One of criticisms of Eltahawy’s book has been that it makes several vast generalisations about the ‘Arab region’ based on her experience of Egyptian politics and this is perhaps one of its few flaws. Having said that her comparisons between those at vastly different ends of the poverty (Yemen, Saudi Arabia for example) or religious extremist (Qatar and Lebanon) spectrum clearly demonstrate her point that the common denominator here is not wealth, poverty or interpretations of Islam but in fact what unites Arab states is patriarchy. Those who have ‘judged a book by its cover’ will also critique her presumed Western arrogance in assuming she is denouncing the region for its cultural barbarity. In reality, the book actually contains one of the best handlings of the cultural relativism argument I have read to date. Her claim that she maintains the right to criticise her culture in ways she would reject from others allows her to resist reinforcing Western racism and arrogance surrounding women’s rights whilst simultaneously ensuring women’s dissent is not silenced by the desire to resist this racism. This has been a problem throughout history where women are silenced by their societies because they do not wish to support enemy stereotypes. It is so important that these binaries are deconstructed to tell women’s true experiences. This approach is probably my favourite thing about the book. I also particularly like the way Eltahawy explains that she refuses to call girls who have been through FGM or sexual assault ‘victims’ and rather prefers the word ‘survivor’ because it implies bravery and strength not victimhood.

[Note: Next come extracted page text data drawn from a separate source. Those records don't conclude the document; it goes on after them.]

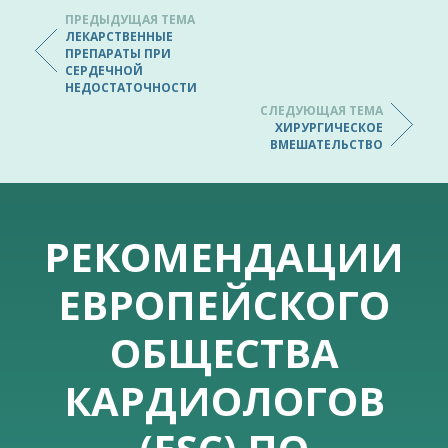
ПРЕДЫДУЩАЯ ТЕМА
ЛЕКАРСТВЕННЫЕ
ПРЕПАРАТЫ ПРИ
СЕРДЕЧНОЙ
НЕДОСТАТОЧНОСТИ
СЛЕДУЮЩАЯ ТЕМА
ХИРУРГИЧЕСКОЕ
ВМЕШАТЕЛЬСТВО
РЕКОМЕНДАЦИИ
ЕВРОПЕЙСКОГО
ОБЩЕСТВА
КАРДИОЛОГОВ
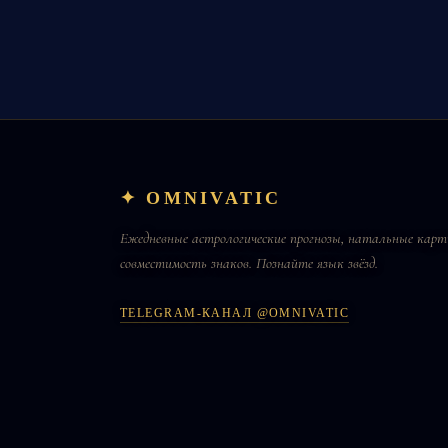
✦ OMNIVATIC
Ежедневные астрологические прогнозы, натальные карт
совместимость знаков. Познайте язык звёзд.
TELEGRAM-КАНАЛ @OMNIVATIC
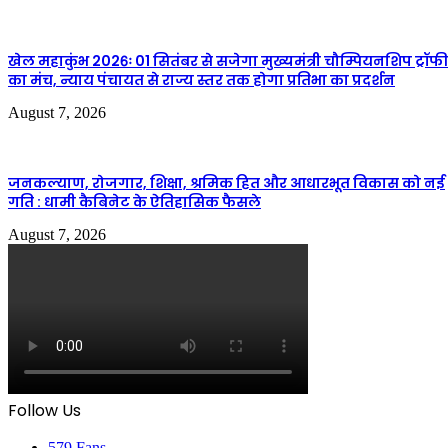
खेल महाकुंभ 2026ः 01 सितंबर से सजेगा मुख्यमंत्री चौम्पियनशिप ट्रॉफी
का मंच, न्याय पंचायत से राज्य स्तर तक होगा प्रतिभा का प्रदर्शन
August 7, 2026
जनकल्याण, रोजगार, शिक्षा, श्रमिक हित और आधारभूत विकास को नई
गति : धामी कैबिनेट के ऐतिहासिक फैसले
August 7, 2026
Follow Us
579
Fans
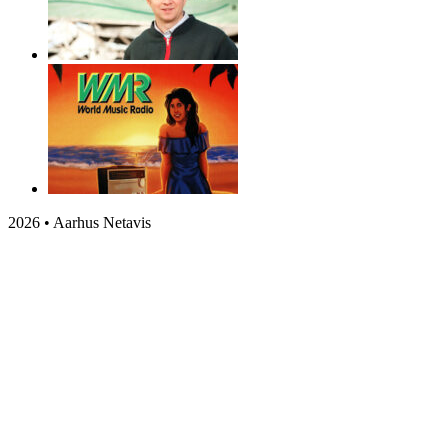
2026 • Aarhus Netavis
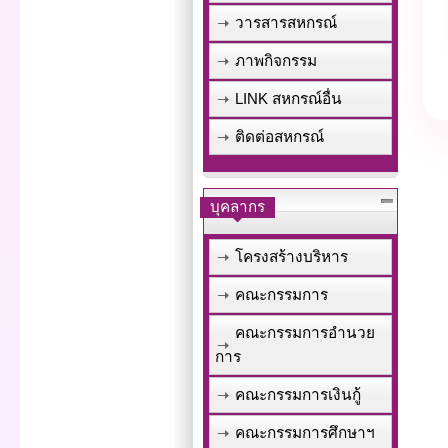
วารสารสหกรณ์
ภาพกิจกรรม
LINK สหกรณ์อื่น
ติดต่อสหกรณ์
บุคลากร
โครงสร้างบริหาร
คณะกรรมการ
คณะกรรมการอำนวย
การ
คณะกรรมการเงินกู้
คณะกรรมการศึกษาฯ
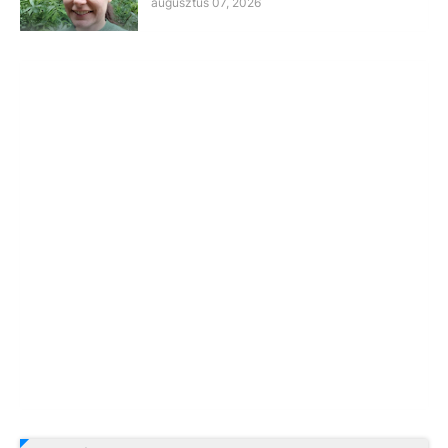
augusztus 07, 2026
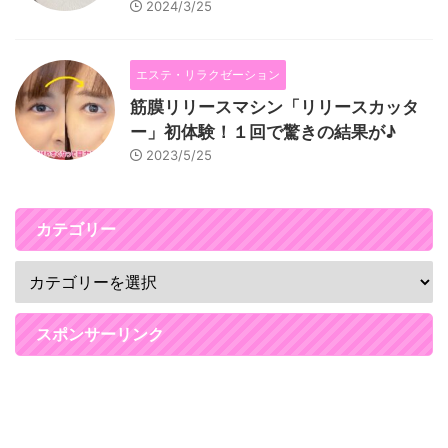
2024/3/25
エステ・リラクゼーション
筋膜リリースマシン「リリースカッタ
ー」初体験！１回で驚きの結果が♪
2023/5/25
カテゴリー
スポンサーリンク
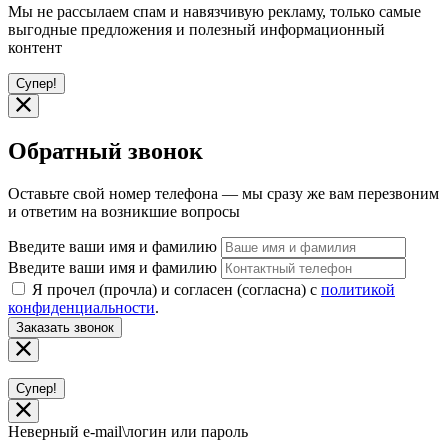
Мы не рассылаем спам и навязчивую рекламу, только самые
выгодные предложения и полезный информационный
контент
Супер!
Обратный звонок
Оставьте свой номер телефона — мы сразу же вам перезвоним
и ответим на возникшие вопросы
Введите ваши имя и фамилию
Введите ваши имя и фамилию
Я прочел (прочла) и согласен (согласна) с
политикой
конфиденциальности
.
Заказать звонок
Супер!
Неверный e-mail\логин или пароль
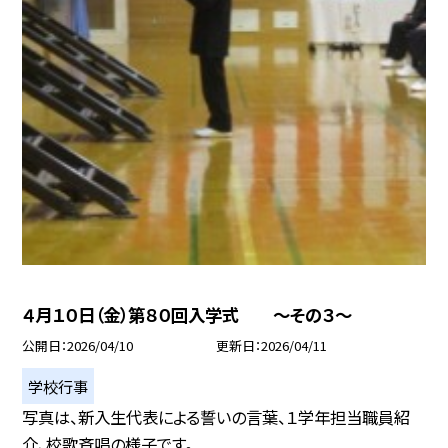
４月１０日（金）第８０回入学式 ～その３～
公開日
2026/04/10
更新日
2026/04/11
学校行事
写真は、新入生代表による誓いの言葉、１学年担当職員紹
介、校歌斉唱の様子です。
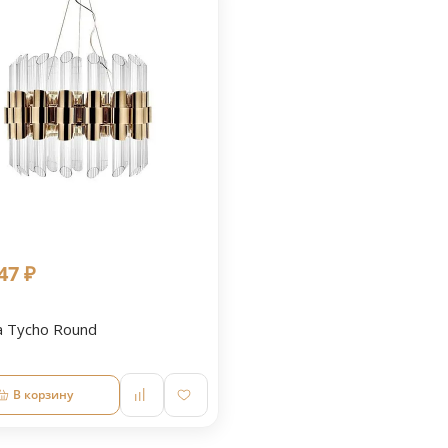
47 ₽
 Tycho Round
В корзину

Eltahawy writes ardently as she calls upon the Middle East to personalise its insurgency and take the state/street revolution into its homes and bedrooms. With this she is reaching to the heart of the original feminist trope the - personal is political - and calling on the courage of young girls to challenge centuries of traditional, religion and culture around their dining room tables. My only worry is that this is easier said than done and whilst I resist asking Eltahawy to ‘check her privilege’ the only pitfall of this book is perhaps her lack of acknowledgement of her own wisdom, experience and opportunity. Overall though, this is a must read for anyone interested in the transnational feminist project and emancipating women and girls from outright misogyny that remains veiled in religion and liberal cultural relativism.